§ **Problem statement**: Without the pictures, set down the records below word for word.
━━━━━━
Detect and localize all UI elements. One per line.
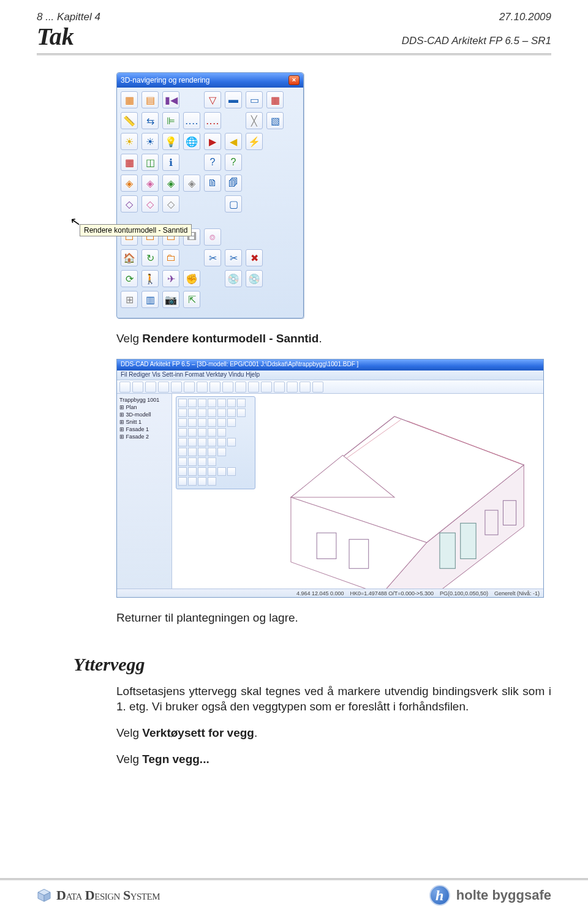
tool-wire1-icon[interactable]: ◇ xyxy=(121,195,138,213)
tool-doc-icon[interactable]: 🗎 xyxy=(204,175,221,192)
tool-disk2-icon[interactable]: 💿 xyxy=(246,270,263,287)
app-titlebar: DDS-CAD Arkitekt FP 6.5 – [3D-modell: EP… xyxy=(117,359,543,371)
tool-cube3-icon[interactable]: ◈ xyxy=(162,175,179,192)
tool-cut-icon[interactable]: ✂ xyxy=(204,249,221,266)
statusbar: 4.964 12.045 0.000 HK0=1.497488 O/T=0.00… xyxy=(117,589,543,597)
tool-new-icon[interactable]: ▦ xyxy=(121,91,138,108)
close-icon[interactable]: × xyxy=(288,75,300,85)
tool-wire3-icon[interactable]: ◇ xyxy=(162,195,179,213)
tool-sheet-icon[interactable]: ▥ xyxy=(141,291,159,308)
tool-swap-icon[interactable]: ⇆ xyxy=(141,112,159,129)
tool-panel2-icon[interactable]: ▭ xyxy=(246,91,263,108)
paragraph-return: Returner til plantegningen og lagre. xyxy=(116,611,551,625)
tool-cube4-icon[interactable]: ◈ xyxy=(183,175,200,192)
tool-tree-icon[interactable]: ⌾ xyxy=(204,228,221,246)
dds-logo: Data Design System DATA DESIGN SYSTEM xyxy=(37,887,160,903)
svg-rect-10 xyxy=(440,533,455,568)
tool-dash1-icon[interactable]: ‥‥ xyxy=(183,112,200,129)
tool-help2-icon[interactable]: ? xyxy=(225,154,242,171)
tool-colors-icon[interactable]: ▦ xyxy=(121,154,138,171)
tool-dash2-icon[interactable]: ‥‥ xyxy=(204,112,221,129)
project-tree[interactable]: Trappbygg 1001 ⊞ Plan ⊞ 3D-modell ⊞ Snit… xyxy=(117,394,172,589)
tool-frame-icon[interactable]: ▦ xyxy=(266,91,284,108)
tool-cube1-icon[interactable]: ◈ xyxy=(121,175,138,192)
tool-lightning-icon[interactable]: ⚡ xyxy=(246,133,263,150)
house-illustration xyxy=(246,394,543,589)
tool-sun2-icon[interactable]: ☀ xyxy=(141,133,159,150)
tool-info-icon[interactable]: ℹ xyxy=(162,154,179,171)
tool-ruler-icon[interactable]: 📏 xyxy=(121,112,138,129)
product-line: DDS-CAD Arkitekt FP 6.5 – SR1 xyxy=(402,35,551,51)
paragraph-select-render: Velg Rendere konturmodell - Sanntid. xyxy=(116,332,551,345)
holte-logo: holte byggsafe xyxy=(429,885,551,906)
tooltip: Rendere konturmodell - Sanntid xyxy=(80,224,192,236)
tool-pan-icon[interactable]: ✊ xyxy=(183,270,200,287)
paragraph-draw-wall: Velg Tegn vegg... xyxy=(116,751,551,767)
tool-grid2-icon[interactable]: ⊞ xyxy=(121,291,138,308)
tool-window-icon[interactable]: ▢ xyxy=(225,195,242,213)
tool-camera-icon[interactable]: 📷 xyxy=(162,291,179,308)
tool-tag-icon[interactable]: ▽ xyxy=(204,91,221,108)
tool-skip-icon[interactable]: ◀ xyxy=(225,133,242,150)
tool-grid-icon[interactable]: ▤ xyxy=(141,91,159,108)
tool-bulb-icon[interactable]: 💡 xyxy=(162,133,179,150)
tool-cut2-icon[interactable]: ✂ xyxy=(225,249,242,266)
tool-fly-icon[interactable]: ✈ xyxy=(162,270,179,287)
tool-globe-icon[interactable]: 🌐 xyxy=(183,133,200,150)
toolbox-title: 3D-navigering og rendering xyxy=(121,76,288,85)
header-rule xyxy=(37,53,551,55)
paragraph-toolset: Velg Verktøysett for vegg. xyxy=(116,725,551,740)
section-title-yttervegg: Yttervegg xyxy=(74,654,551,675)
tool-wire2-icon[interactable]: ◇ xyxy=(141,195,159,213)
viewport[interactable] xyxy=(172,394,543,589)
tool-help-icon[interactable]: ? xyxy=(204,154,221,171)
tool-play-icon[interactable]: ▶ xyxy=(204,133,221,150)
holte-badge-icon xyxy=(429,885,450,906)
app-toolbar[interactable] xyxy=(117,380,543,394)
tool-delete-icon[interactable]: ✖ xyxy=(246,249,263,266)
tool-folder4-icon[interactable]: 🗀 xyxy=(162,249,179,266)
tool-up-icon[interactable]: ⇱ xyxy=(183,291,200,308)
tool-home-icon[interactable]: 🏠 xyxy=(121,249,138,266)
svg-rect-11 xyxy=(461,523,476,559)
page-title: Tak xyxy=(37,22,74,51)
tool-panel1-icon[interactable]: ▬ xyxy=(225,91,242,108)
header-chapter: 8 ... Kapittel 4 xyxy=(37,11,100,23)
tool-line-icon[interactable]: ╳ xyxy=(246,112,263,129)
mini-palette[interactable] xyxy=(176,396,255,489)
tool-box-icon[interactable]: ▧ xyxy=(266,112,284,129)
app-window: DDS-CAD Arkitekt FP 6.5 – [3D-modell: EP… xyxy=(116,359,544,598)
header-date: 27.10.2009 xyxy=(499,11,551,23)
paragraph-yttervegg: Loftsetasjens yttervegg skal tegnes ved … xyxy=(116,683,551,714)
app-menubar[interactable]: Fil Rediger Vis Sett-inn Format Verktøy … xyxy=(117,371,543,380)
tool-walk-icon[interactable]: 🚶 xyxy=(141,270,159,287)
tool-refresh-icon[interactable]: ⟳ xyxy=(121,270,138,287)
toolbox-3d-navigation: 3D-navigering og rendering × ▦ ▤ ▮◀ ▽ ▬ … xyxy=(116,72,304,318)
tool-disk1-icon[interactable]: 💿 xyxy=(225,270,242,287)
tool-sun1-icon[interactable]: ☀ xyxy=(121,133,138,150)
tool-cube2-icon[interactable]: ◈ xyxy=(141,175,159,192)
tool-flag-icon[interactable]: ▮◀ xyxy=(162,91,179,108)
tool-align-icon[interactable]: ⊫ xyxy=(162,112,179,129)
tool-divide-icon[interactable]: ◫ xyxy=(141,154,159,171)
tool-book-icon[interactable]: 🗐 xyxy=(225,175,242,192)
tool-spin-icon[interactable]: ↻ xyxy=(141,249,159,266)
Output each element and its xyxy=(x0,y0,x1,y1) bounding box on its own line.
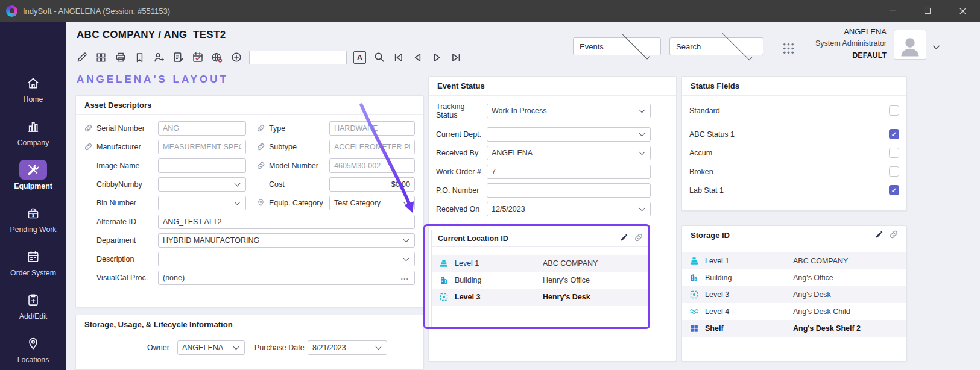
━━━━━━
§ **Output for this exercise**:
Detect and localize all UI elements. One per line.
tool-wire1-icon[interactable]: ◇ xyxy=(121,195,138,213)
tool-doc-icon[interactable]: 🗎 xyxy=(204,175,221,192)
tool-disk2-icon[interactable]: 💿 xyxy=(246,270,263,287)
app-titlebar: DDS-CAD Arkitekt FP 6.5 – [3D-modell: EP… xyxy=(117,359,543,371)
tool-cube3-icon[interactable]: ◈ xyxy=(162,175,179,192)
tool-cut-icon[interactable]: ✂ xyxy=(204,249,221,266)
statusbar: 4.964 12.045 0.000 HK0=1.497488 O/T=0.00… xyxy=(117,589,543,597)
tool-new-icon[interactable]: ▦ xyxy=(121,91,138,108)
close-icon[interactable]: × xyxy=(288,75,300,85)
tool-wire3-icon[interactable]: ◇ xyxy=(162,195,179,213)
tool-sheet-icon[interactable]: ▥ xyxy=(141,291,159,308)
tool-swap-icon[interactable]: ⇆ xyxy=(141,112,159,129)
tool-panel2-icon[interactable]: ▭ xyxy=(246,91,263,108)
paragraph-return: Returner til plantegningen og lagre. xyxy=(116,611,551,625)
tool-cube4-icon[interactable]: ◈ xyxy=(183,175,200,192)
tool-tree-icon[interactable]: ⌾ xyxy=(204,228,221,246)
dds-logo: Data Design System DATA DESIGN SYSTEM xyxy=(37,887,160,903)
svg-rect-10 xyxy=(440,533,455,568)
tool-dash1-icon[interactable]: ‥‥ xyxy=(183,112,200,129)
tool-help2-icon[interactable]: ? xyxy=(225,154,242,171)
tool-colors-icon[interactable]: ▦ xyxy=(121,154,138,171)
tool-dash2-icon[interactable]: ‥‥ xyxy=(204,112,221,129)
project-tree[interactable]: Trappbygg 1001 ⊞ Plan ⊞ 3D-modell ⊞ Snit… xyxy=(117,394,172,589)
tool-frame-icon[interactable]: ▦ xyxy=(266,91,284,108)
tool-cube1-icon[interactable]: ◈ xyxy=(121,175,138,192)
tool-lightning-icon[interactable]: ⚡ xyxy=(246,133,263,150)
house-illustration xyxy=(246,394,543,589)
tool-sun2-icon[interactable]: ☀ xyxy=(141,133,159,150)
tool-info-icon[interactable]: ℹ xyxy=(162,154,179,171)
tool-ruler-icon[interactable]: 📏 xyxy=(121,112,138,129)
product-line: DDS-CAD Arkitekt FP 6.5 – SR1 xyxy=(402,35,551,51)
paragraph-select-render: Velg Rendere konturmodell - Sanntid. xyxy=(116,332,551,345)
holte-logo: holte byggsafe xyxy=(429,885,551,906)
tooltip: Rendere konturmodell - Sanntid xyxy=(80,224,192,236)
tool-pan-icon[interactable]: ✊ xyxy=(183,270,200,287)
paragraph-draw-wall: Velg Tegn vegg... xyxy=(116,751,551,767)
tool-grid2-icon[interactable]: ⊞ xyxy=(121,291,138,308)
tool-window-icon[interactable]: ▢ xyxy=(225,195,242,213)
tool-camera-icon[interactable]: 📷 xyxy=(162,291,179,308)
tool-tag-icon[interactable]: ▽ xyxy=(204,91,221,108)
tool-skip-icon[interactable]: ◀ xyxy=(225,133,242,150)
tool-grid-icon[interactable]: ▤ xyxy=(141,91,159,108)
tool-bulb-icon[interactable]: 💡 xyxy=(162,133,179,150)
tool-cut2-icon[interactable]: ✂ xyxy=(225,249,242,266)
tool-fly-icon[interactable]: ✈ xyxy=(162,270,179,287)
tool-globe-icon[interactable]: 🌐 xyxy=(183,133,200,150)
toolbox-title: 3D-navigering og rendering xyxy=(121,76,288,85)
header-rule xyxy=(37,53,551,55)
paragraph-toolset: Velg Verktøysett for vegg. xyxy=(116,725,551,740)
section-title-yttervegg: Yttervegg xyxy=(74,654,551,675)
tool-wire2-icon[interactable]: ◇ xyxy=(141,195,159,213)
viewport[interactable] xyxy=(172,394,543,589)
tool-help-icon[interactable]: ? xyxy=(204,154,221,171)
tool-play-icon[interactable]: ▶ xyxy=(204,133,221,150)
holte-badge-icon xyxy=(429,885,450,906)
app-toolbar[interactable] xyxy=(117,380,543,394)
tool-delete-icon[interactable]: ✖ xyxy=(246,249,263,266)
tool-folder4-icon[interactable]: 🗀 xyxy=(162,249,179,266)
tool-up-icon[interactable]: ⇱ xyxy=(183,291,200,308)
tool-home-icon[interactable]: 🏠 xyxy=(121,249,138,266)
svg-rect-11 xyxy=(461,523,476,559)
page-title: Tak xyxy=(37,22,74,51)
tool-panel1-icon[interactable]: ▬ xyxy=(225,91,242,108)
header-chapter: 8 ... Kapittel 4 xyxy=(37,11,100,23)
tool-line-icon[interactable]: ╳ xyxy=(246,112,263,129)
mini-palette[interactable] xyxy=(176,396,255,489)
tool-box-icon[interactable]: ▧ xyxy=(266,112,284,129)
app-window: DDS-CAD Arkitekt FP 6.5 – [3D-modell: EP… xyxy=(116,359,544,598)
header-date: 27.10.2009 xyxy=(499,11,551,23)
paragraph-yttervegg: Loftsetasjens yttervegg skal tegnes ved … xyxy=(116,683,551,714)
app-menubar[interactable]: Fil Rediger Vis Sett-inn Format Verktøy … xyxy=(117,371,543,380)
tool-walk-icon[interactable]: 🚶 xyxy=(141,270,159,287)
tool-refresh-icon[interactable]: ⟳ xyxy=(121,270,138,287)
toolbox-3d-navigation: 3D-navigering og rendering × ▦ ▤ ▮◀ ▽ ▬ … xyxy=(116,72,304,318)
tool-disk1-icon[interactable]: 💿 xyxy=(225,270,242,287)
tool-sun1-icon[interactable]: ☀ xyxy=(121,133,138,150)
tool-cube2-icon[interactable]: ◈ xyxy=(141,175,159,192)
tool-flag-icon[interactable]: ▮◀ xyxy=(162,91,179,108)
tool-align-icon[interactable]: ⊫ xyxy=(162,112,179,129)
tool-divide-icon[interactable]: ◫ xyxy=(141,154,159,171)
tool-book-icon[interactable]: 🗐 xyxy=(225,175,242,192)
tool-spin-icon[interactable]: ↻ xyxy=(141,249,159,266)
Output each element and its xyxy=(x0,y0,x1,y1) bounding box on its own line.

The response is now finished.